═════ Supplied records ═════

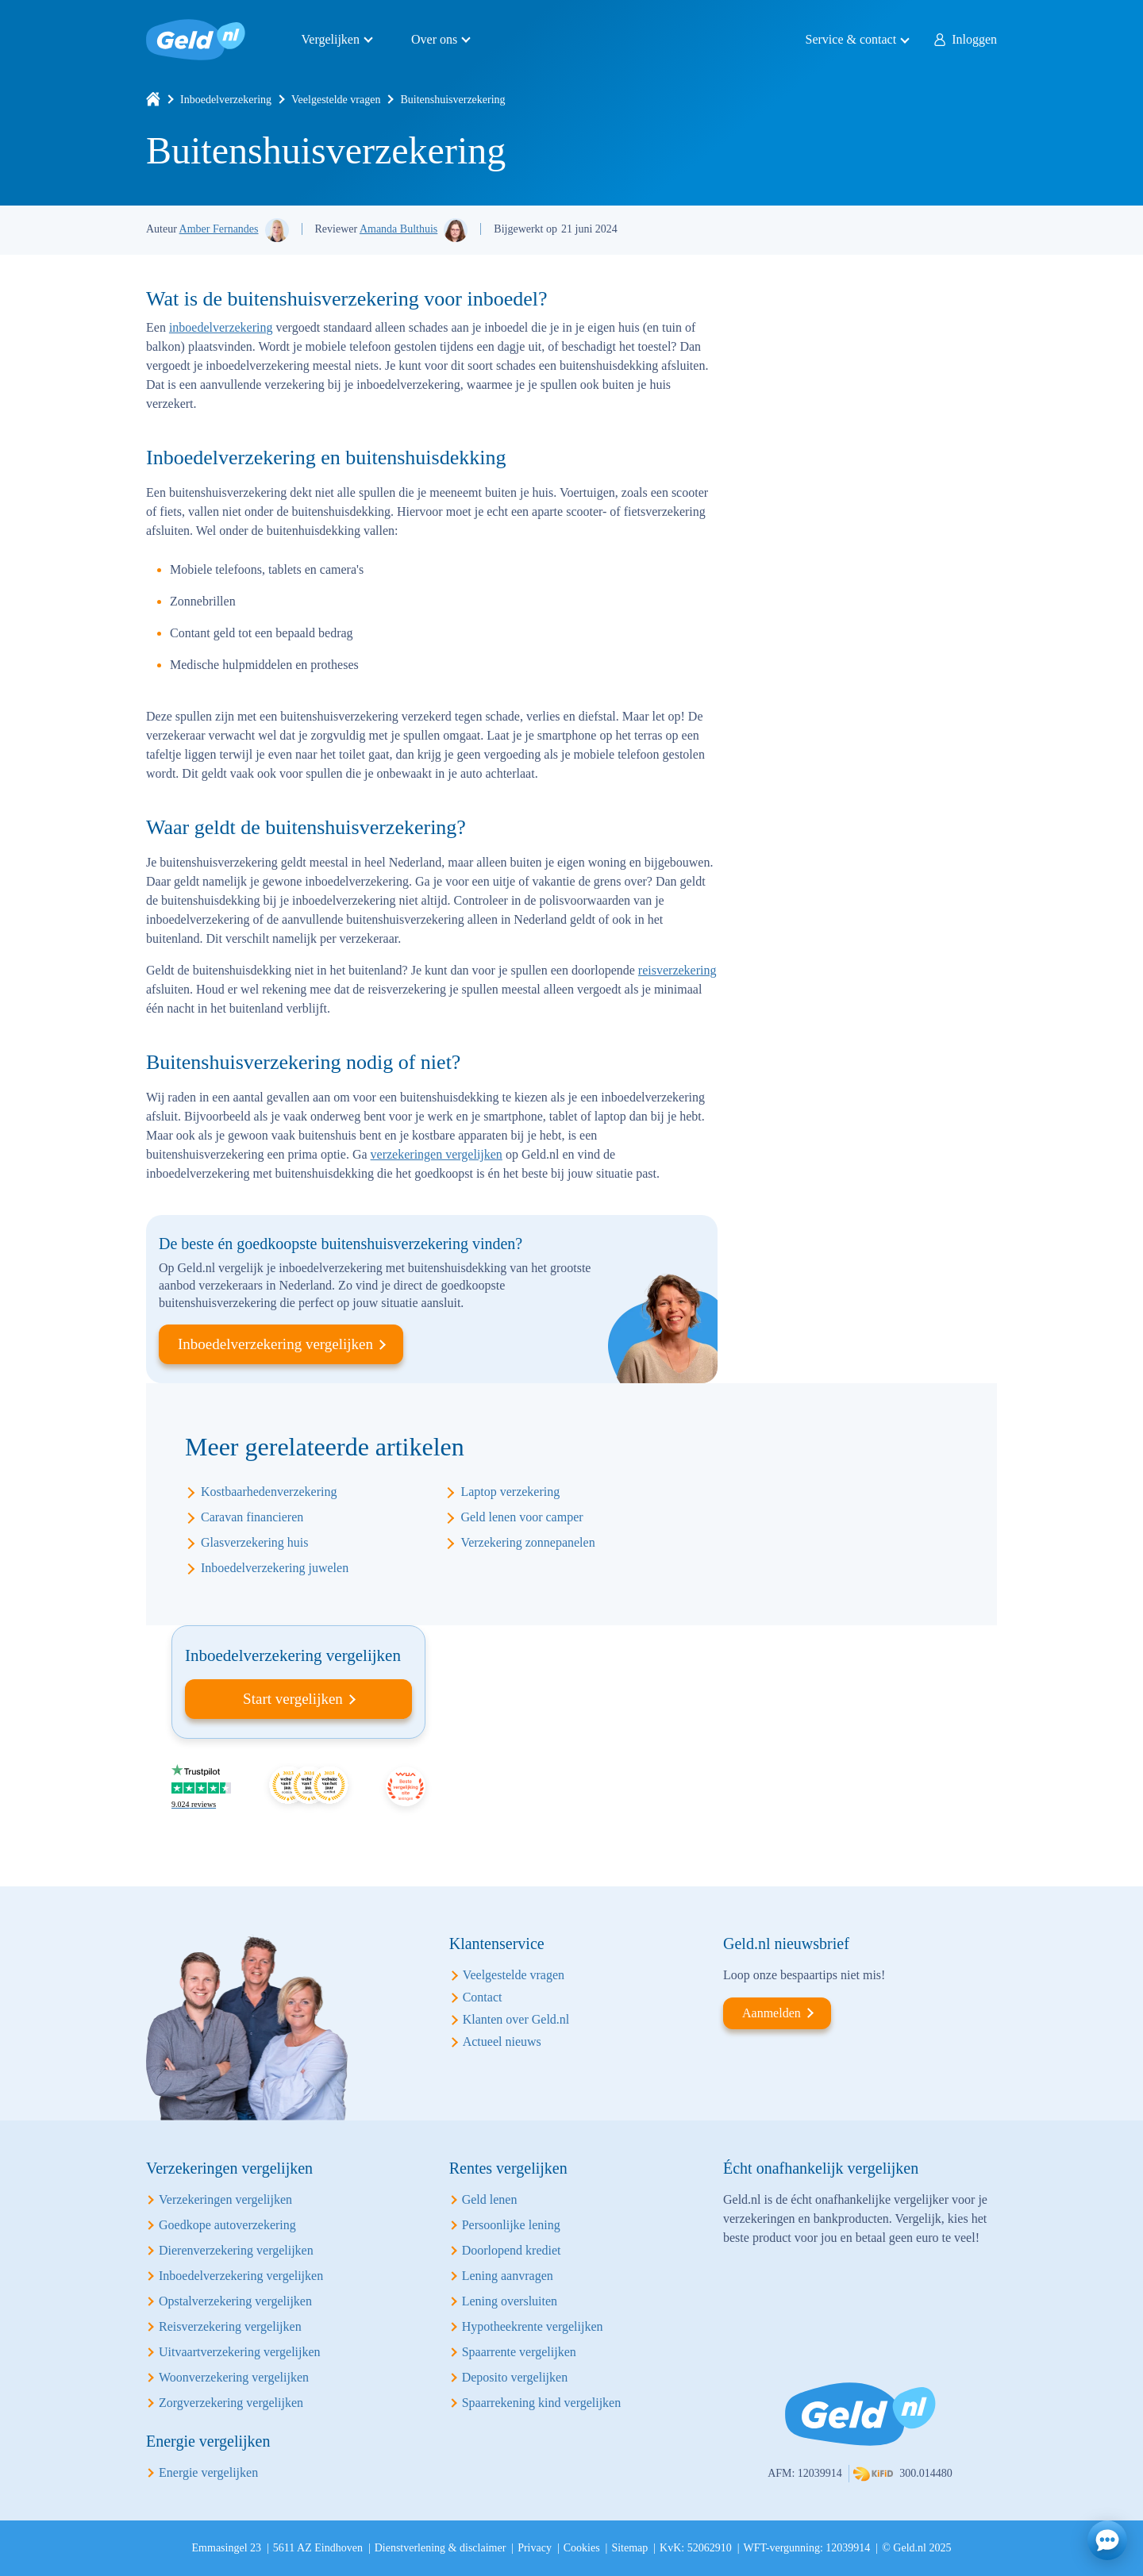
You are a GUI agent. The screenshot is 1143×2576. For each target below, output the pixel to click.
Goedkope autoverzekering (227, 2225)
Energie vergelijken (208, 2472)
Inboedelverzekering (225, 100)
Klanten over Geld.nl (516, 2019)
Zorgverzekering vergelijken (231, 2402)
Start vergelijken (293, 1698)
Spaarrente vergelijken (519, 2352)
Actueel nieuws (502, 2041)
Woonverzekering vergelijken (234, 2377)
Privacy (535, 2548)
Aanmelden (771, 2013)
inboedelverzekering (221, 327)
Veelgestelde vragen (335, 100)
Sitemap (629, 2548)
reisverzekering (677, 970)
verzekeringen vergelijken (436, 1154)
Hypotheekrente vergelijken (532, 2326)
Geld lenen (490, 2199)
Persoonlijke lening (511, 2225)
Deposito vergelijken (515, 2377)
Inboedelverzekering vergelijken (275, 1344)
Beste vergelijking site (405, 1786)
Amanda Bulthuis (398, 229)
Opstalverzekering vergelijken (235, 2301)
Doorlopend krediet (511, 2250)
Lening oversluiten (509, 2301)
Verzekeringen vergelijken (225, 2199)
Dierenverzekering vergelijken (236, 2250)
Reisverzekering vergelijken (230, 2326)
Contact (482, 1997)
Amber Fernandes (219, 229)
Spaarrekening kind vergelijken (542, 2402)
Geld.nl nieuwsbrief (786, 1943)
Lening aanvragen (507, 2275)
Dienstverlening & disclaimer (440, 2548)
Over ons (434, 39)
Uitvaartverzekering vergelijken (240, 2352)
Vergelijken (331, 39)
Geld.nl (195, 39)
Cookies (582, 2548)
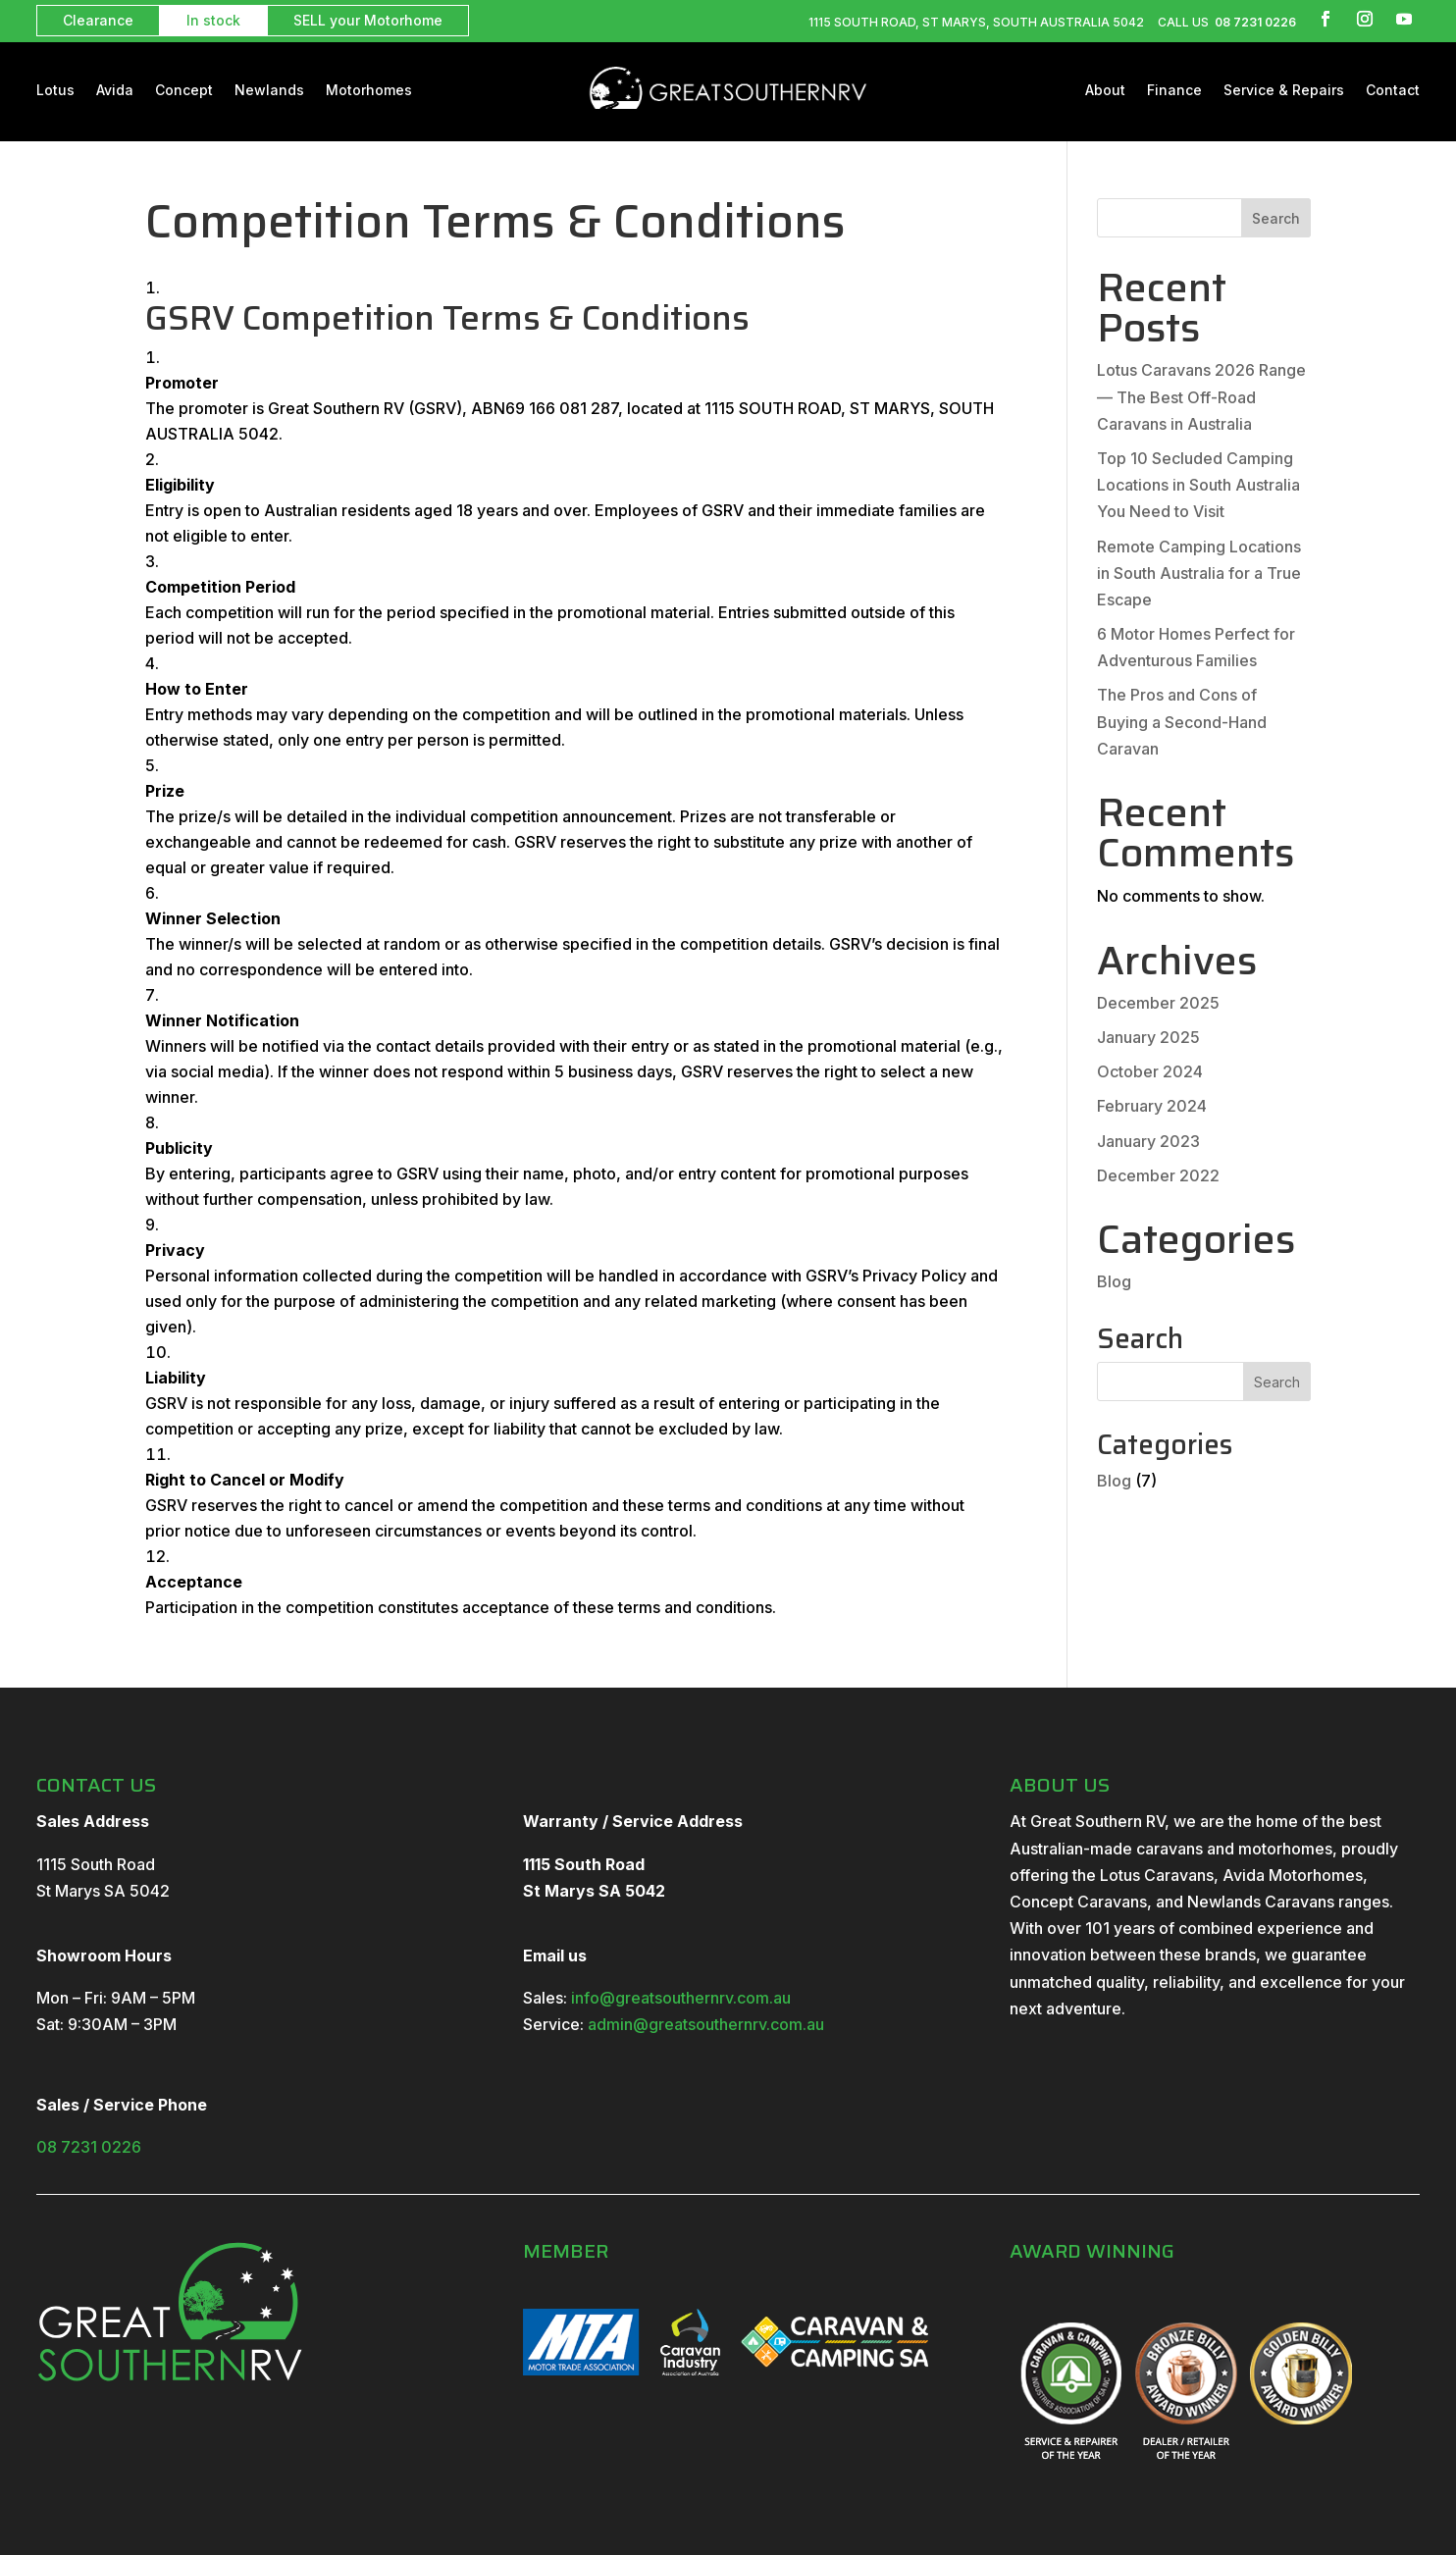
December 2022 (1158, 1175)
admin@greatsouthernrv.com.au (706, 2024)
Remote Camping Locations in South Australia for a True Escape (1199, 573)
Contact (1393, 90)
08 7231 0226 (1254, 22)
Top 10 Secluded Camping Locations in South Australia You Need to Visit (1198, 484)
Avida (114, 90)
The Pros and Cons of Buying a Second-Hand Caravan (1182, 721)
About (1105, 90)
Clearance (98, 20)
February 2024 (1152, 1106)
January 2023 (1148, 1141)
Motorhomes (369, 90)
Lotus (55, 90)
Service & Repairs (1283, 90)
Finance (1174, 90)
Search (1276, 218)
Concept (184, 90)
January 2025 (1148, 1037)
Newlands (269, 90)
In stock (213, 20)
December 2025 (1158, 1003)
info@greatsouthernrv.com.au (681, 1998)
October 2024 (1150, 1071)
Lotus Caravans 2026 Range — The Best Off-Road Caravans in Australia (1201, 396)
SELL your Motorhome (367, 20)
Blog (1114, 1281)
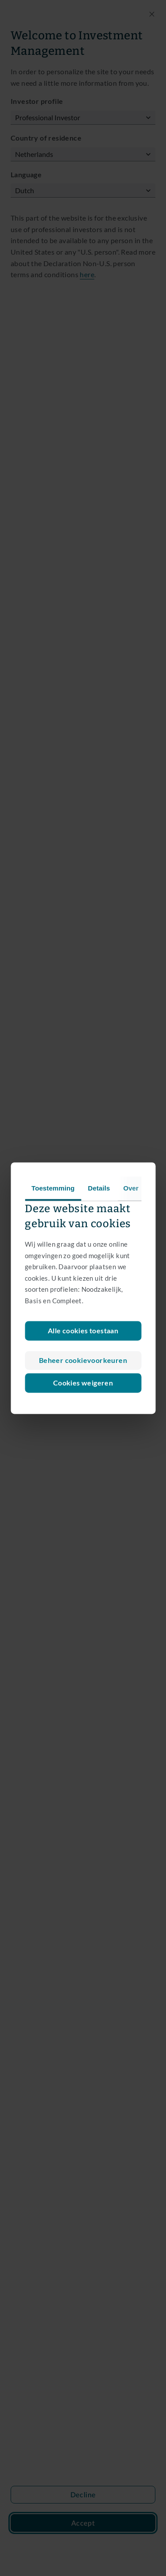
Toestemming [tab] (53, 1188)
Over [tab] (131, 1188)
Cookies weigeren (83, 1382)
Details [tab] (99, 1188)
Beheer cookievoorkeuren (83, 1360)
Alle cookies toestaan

═════

> _Assigned task_
Look over the records above, and wherever a line contains the string "Geld", copy that line.

> _Solution to this problem_
Klanten over Geld.nl (516, 2019)
Geld lenen (490, 2199)
Geld.nl nieuwsbrief (786, 1943)
Geld.nl (195, 39)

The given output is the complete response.